▶ _Task instructions_:
Below are records; repeat them all exactly.

Entries taken from a collection
***

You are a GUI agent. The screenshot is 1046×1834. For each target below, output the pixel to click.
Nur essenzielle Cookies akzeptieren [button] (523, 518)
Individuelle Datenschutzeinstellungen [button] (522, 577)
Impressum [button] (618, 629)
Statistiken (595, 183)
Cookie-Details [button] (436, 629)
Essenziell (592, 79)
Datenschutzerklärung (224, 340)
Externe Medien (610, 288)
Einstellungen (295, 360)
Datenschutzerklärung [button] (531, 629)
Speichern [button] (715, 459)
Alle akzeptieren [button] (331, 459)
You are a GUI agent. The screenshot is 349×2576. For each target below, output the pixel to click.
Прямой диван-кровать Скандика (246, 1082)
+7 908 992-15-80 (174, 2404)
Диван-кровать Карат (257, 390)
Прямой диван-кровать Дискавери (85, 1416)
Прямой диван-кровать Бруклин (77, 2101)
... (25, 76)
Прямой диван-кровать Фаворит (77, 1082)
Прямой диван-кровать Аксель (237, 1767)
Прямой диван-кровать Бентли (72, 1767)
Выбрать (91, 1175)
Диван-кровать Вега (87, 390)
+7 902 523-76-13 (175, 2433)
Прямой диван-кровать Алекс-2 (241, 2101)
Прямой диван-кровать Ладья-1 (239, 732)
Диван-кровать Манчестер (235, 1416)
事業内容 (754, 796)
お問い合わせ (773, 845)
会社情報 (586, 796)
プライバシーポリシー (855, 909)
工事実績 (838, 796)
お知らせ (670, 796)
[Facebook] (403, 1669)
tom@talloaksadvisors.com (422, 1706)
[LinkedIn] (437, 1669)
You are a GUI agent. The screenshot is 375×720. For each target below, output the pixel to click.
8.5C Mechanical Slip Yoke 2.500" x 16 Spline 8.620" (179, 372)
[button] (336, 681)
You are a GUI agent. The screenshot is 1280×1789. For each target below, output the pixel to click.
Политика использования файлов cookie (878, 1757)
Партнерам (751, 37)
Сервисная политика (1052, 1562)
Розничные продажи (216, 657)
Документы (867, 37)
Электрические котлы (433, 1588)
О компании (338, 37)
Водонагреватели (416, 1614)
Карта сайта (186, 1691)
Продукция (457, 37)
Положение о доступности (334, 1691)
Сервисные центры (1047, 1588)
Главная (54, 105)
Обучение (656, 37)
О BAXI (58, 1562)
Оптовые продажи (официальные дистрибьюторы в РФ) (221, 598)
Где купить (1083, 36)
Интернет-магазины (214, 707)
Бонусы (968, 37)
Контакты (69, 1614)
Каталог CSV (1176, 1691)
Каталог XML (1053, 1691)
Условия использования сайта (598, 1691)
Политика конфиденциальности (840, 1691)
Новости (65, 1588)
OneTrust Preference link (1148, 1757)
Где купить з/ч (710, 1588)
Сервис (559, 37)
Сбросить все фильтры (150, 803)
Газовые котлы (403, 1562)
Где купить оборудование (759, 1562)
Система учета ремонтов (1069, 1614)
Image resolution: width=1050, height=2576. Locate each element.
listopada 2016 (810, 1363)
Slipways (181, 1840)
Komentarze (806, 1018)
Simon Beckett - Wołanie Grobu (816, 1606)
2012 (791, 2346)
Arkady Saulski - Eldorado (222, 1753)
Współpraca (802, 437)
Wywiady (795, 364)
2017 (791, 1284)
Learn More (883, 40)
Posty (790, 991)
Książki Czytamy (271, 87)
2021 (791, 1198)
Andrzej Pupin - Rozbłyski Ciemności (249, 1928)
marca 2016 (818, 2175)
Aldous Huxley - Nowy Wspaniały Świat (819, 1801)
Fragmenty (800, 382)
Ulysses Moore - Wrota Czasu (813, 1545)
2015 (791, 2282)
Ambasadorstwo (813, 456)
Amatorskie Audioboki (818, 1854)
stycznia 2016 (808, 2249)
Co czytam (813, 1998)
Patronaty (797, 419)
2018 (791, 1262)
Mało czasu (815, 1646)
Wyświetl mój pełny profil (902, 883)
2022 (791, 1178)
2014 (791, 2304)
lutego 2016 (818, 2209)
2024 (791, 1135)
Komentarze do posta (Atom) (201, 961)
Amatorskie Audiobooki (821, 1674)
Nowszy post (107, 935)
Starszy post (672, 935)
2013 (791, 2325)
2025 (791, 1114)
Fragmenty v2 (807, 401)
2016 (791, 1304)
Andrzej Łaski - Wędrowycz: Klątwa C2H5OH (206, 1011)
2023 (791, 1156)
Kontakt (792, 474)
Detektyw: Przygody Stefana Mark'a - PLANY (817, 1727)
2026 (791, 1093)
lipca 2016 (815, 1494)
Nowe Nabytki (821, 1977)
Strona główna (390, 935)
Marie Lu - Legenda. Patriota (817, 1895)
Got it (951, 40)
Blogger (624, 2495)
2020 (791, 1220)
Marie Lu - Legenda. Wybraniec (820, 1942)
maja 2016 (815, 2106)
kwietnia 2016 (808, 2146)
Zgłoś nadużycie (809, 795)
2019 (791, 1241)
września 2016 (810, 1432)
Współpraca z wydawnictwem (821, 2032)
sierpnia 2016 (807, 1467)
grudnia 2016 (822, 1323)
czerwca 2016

***

▶ _Task solution_:
You are a GUI agent. The screenshot is 1046×1834. For each target below, output the pixel to click.
Nur essenzielle Cookies akzeptieren [button] (523, 518)
Individuelle Datenschutzeinstellungen [button] (522, 577)
Impressum [button] (618, 629)
Statistiken (595, 183)
Cookie-Details [button] (436, 629)
Essenziell (592, 79)
Datenschutzerklärung (224, 340)
Externe Medien (610, 288)
Einstellungen (295, 360)
Datenschutzerklärung [button] (531, 629)
Speichern [button] (715, 459)
Alle akzeptieren [button] (331, 459)
You are a GUI agent. The screenshot is 349×2576. For each target below, output the pixel to click.
Прямой диван-кровать Скандика (246, 1082)
+7 908 992-15-80 (174, 2404)
Диван-кровать Карат (257, 390)
Прямой диван-кровать Дискавери (85, 1416)
Прямой диван-кровать Бруклин (77, 2101)
... (25, 76)
Прямой диван-кровать Фаворит (77, 1082)
Прямой диван-кровать Аксель (237, 1767)
Прямой диван-кровать Бентли (72, 1767)
Выбрать (91, 1175)
Диван-кровать Вега (87, 390)
+7 902 523-76-13 (175, 2433)
Прямой диван-кровать Алекс-2 (241, 2101)
Прямой диван-кровать Ладья-1 (239, 732)
Диван-кровать Манчестер (235, 1416)
事業内容 (754, 796)
お問い合わせ (773, 845)
会社情報 (586, 796)
プライバシーポリシー (855, 909)
工事実績 (838, 796)
お知らせ (670, 796)
[Facebook] (403, 1669)
tom@talloaksadvisors.com (422, 1706)
[LinkedIn] (437, 1669)
You are a GUI agent. The screenshot is 375×720. For each target below, output the pixel to click.
8.5C Mechanical Slip Yoke 2.500" x 16 Spline 8.620" (179, 372)
[button] (336, 681)
You are a GUI agent. The screenshot is 1280×1789. For each target below, output the pixel to click.
Политика использования файлов cookie (878, 1757)
Партнерам (751, 37)
Сервисная политика (1052, 1562)
Розничные продажи (216, 657)
Документы (867, 37)
Электрические котлы (433, 1588)
О компании (338, 37)
Водонагреватели (416, 1614)
Карта сайта (186, 1691)
Продукция (457, 37)
Положение о доступности (334, 1691)
Сервисные центры (1047, 1588)
Главная (54, 105)
Обучение (656, 37)
О BAXI (58, 1562)
Оптовые продажи (официальные дистрибьюторы в РФ) (221, 598)
Где купить (1083, 36)
Интернет-магазины (214, 707)
Бонусы (968, 37)
Контакты (69, 1614)
Каталог CSV (1176, 1691)
Каталог XML (1053, 1691)
Условия использования сайта (598, 1691)
Политика конфиденциальности (840, 1691)
Новости (65, 1588)
OneTrust Preference link (1148, 1757)
Где купить з/ч (710, 1588)
Сервис (559, 37)
Сбросить все фильтры (150, 803)
Газовые котлы (403, 1562)
Где купить оборудование (759, 1562)
Система учета ремонтов (1069, 1614)
Image resolution: width=1050, height=2576. Locate each element.
listopada 2016 (810, 1363)
Slipways (181, 1840)
Komentarze (806, 1018)
Simon Beckett - Wołanie Grobu (816, 1606)
2012 (791, 2346)
Arkady Saulski - Eldorado (222, 1753)
Współpraca (802, 437)
Wywiady (795, 364)
2017 (791, 1284)
Learn More (883, 40)
Posty (790, 991)
Książki Czytamy (271, 87)
2021 (791, 1198)
Andrzej Pupin - Rozbłyski Ciemności (249, 1928)
marca 2016 (818, 2175)
Aldous Huxley - Nowy Wspaniały Świat (819, 1801)
Fragmenty (800, 382)
Ulysses Moore - Wrota Czasu (813, 1545)
2015 (791, 2282)
Ambasadorstwo (813, 456)
Amatorskie Audioboki (818, 1854)
stycznia 2016 (808, 2249)
Co czytam (813, 1998)
Patronaty (797, 419)
2018 (791, 1262)
Mało czasu (815, 1646)
Wyświetl mój pełny profil (902, 883)
2022 (791, 1178)
2014 (791, 2304)
lutego 2016 (818, 2209)
2024 (791, 1135)
Komentarze do posta (Atom) (201, 961)
Amatorskie Audiobooki (821, 1674)
Nowszy post (107, 935)
Starszy post (672, 935)
2013 (791, 2325)
2025 (791, 1114)
Fragmenty v2 (807, 401)
2016 (791, 1304)
Andrzej Łaski - Wędrowycz: Klątwa C2H5OH (206, 1011)
2023 (791, 1156)
Kontakt (792, 474)
Detektyw: Przygody Stefana Mark'a - PLANY (817, 1727)
2026 (791, 1093)
lipca 2016 (815, 1494)
Nowe Nabytki (821, 1977)
Strona główna (390, 935)
Marie Lu - Legenda. Patriota (817, 1895)
Got it (951, 40)
Blogger (624, 2495)
2020 (791, 1220)
Marie Lu - Legenda. Wybraniec (820, 1942)
maja 2016 (815, 2106)
kwietnia 2016 (808, 2146)
Zgłoś nadużycie (809, 795)
2019 (791, 1241)
września 2016 (810, 1432)
Współpraca z wydawnictwem (821, 2032)
sierpnia 2016 (807, 1467)
grudnia 2016 (822, 1323)
czerwca 2016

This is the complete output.